Nuestros Juan Nuño y Carlos Guerón, que tanta falta hacen y cada día más, en sus aulas extra universitarias indicaban que para gobernar con acierto a la rica heredera Venezuela hay que guiarse en todo instante por lo que sucede en los grandes focos internacionales de la economía y su interesado poder. Lecciones inolvidables y lamentablemente confirmadas ante los graves errores cometidos por gran parte de la dirigencia opositora pues toma decisiones con mira provinciana, personalista o sectaria, por fuera unida, en lo interno separada por ignorancia o conveniencia de aislados partidos políticos, demasiados, hay que repetirlo, tribus de caciques con muy pocos indios.

El estadista Rómulo Betancourt y un ministro adeco, el maestro Reinaldo Leandro Mora que pasó varios años diplomáticos en la sede romana, solían comentar que la gran cátedra de maniobra política mundial es el Estado Vaticano. Por eso resulta oportuno y necesario preguntar a viva voz si el diálogo en curso en verdad fue convocado por la disidencia política o quizá hubo entrometidos que promovieron el encuentro y la improvisada oposición cayó por inocente. O si todavía hay tiempo y modo para evitar que los totalitarios le tomen el pelo a la curia, como de costumbre. Y además cuestionar cuánto de vaticanismo peronista hay en el dueto Obama-Raúl Castro para que todo suene lindo y quede igualito, si no peor. O cuánto de vaticanismo populista hay en el acuerdo Santos- FARC que por ahora no cuaja. Y mirando un poquito hacia el reciente pasado, cuánto de vaticanismo católico tradicional condujo a Juan Pablo II para, junto a Lech Walesa, liberara Polonia de Rusia. Hechos, no ficción.

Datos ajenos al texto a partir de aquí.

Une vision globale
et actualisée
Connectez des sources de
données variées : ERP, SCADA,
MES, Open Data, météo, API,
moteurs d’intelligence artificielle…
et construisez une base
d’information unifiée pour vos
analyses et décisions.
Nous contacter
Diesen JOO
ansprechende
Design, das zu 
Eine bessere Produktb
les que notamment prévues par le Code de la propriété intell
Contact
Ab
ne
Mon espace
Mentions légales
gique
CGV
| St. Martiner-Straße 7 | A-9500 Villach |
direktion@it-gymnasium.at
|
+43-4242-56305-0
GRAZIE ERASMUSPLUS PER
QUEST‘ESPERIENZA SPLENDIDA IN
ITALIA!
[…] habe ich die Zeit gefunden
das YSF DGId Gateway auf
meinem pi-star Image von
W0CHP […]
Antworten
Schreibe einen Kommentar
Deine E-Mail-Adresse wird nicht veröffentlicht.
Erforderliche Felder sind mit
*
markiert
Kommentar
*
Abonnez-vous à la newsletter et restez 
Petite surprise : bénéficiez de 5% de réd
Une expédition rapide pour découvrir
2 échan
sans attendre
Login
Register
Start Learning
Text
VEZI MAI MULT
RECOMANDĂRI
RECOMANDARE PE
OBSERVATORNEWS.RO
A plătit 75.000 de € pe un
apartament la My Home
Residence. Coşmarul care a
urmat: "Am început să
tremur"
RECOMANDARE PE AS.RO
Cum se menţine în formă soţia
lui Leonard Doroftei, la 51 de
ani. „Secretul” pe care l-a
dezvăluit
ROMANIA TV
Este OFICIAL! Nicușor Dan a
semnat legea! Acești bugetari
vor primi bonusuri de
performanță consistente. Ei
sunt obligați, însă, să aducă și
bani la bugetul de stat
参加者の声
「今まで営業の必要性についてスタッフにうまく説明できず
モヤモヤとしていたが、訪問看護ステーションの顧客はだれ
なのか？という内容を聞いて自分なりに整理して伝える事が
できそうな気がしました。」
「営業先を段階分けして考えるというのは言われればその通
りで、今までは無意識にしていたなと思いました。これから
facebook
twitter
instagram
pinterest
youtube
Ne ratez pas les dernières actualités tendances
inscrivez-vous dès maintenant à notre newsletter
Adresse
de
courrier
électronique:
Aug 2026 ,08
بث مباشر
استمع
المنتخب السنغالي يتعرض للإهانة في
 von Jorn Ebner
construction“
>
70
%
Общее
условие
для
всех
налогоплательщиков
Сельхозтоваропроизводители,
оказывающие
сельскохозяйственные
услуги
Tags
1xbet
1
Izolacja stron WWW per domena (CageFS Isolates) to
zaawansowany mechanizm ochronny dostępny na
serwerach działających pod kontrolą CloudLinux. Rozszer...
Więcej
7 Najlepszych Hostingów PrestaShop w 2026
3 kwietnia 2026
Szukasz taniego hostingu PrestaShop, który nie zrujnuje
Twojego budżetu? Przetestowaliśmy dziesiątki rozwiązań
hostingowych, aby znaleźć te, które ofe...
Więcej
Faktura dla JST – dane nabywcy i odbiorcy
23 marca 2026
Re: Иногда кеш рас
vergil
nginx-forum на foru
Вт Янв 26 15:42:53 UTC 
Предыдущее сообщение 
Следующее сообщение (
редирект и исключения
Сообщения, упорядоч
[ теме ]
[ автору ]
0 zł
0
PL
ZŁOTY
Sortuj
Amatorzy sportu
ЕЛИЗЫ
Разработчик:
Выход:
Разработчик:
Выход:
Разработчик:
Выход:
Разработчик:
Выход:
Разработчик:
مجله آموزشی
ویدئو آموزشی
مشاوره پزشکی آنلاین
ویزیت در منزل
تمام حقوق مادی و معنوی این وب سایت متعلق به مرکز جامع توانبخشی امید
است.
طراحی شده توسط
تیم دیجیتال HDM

Quizás esta dura, dolorosa lección, al fin servirá para salir de todos los inmaduros y la malquerida Venezuela de gigantesca dote, encuentre por fin su adecuada pareja leal, probada en abundancia y carencia, enfermedad y salud, delirio y sensatez .

Wishfull thinkings, diría sonreído el próximo residente de la Casa Blanca.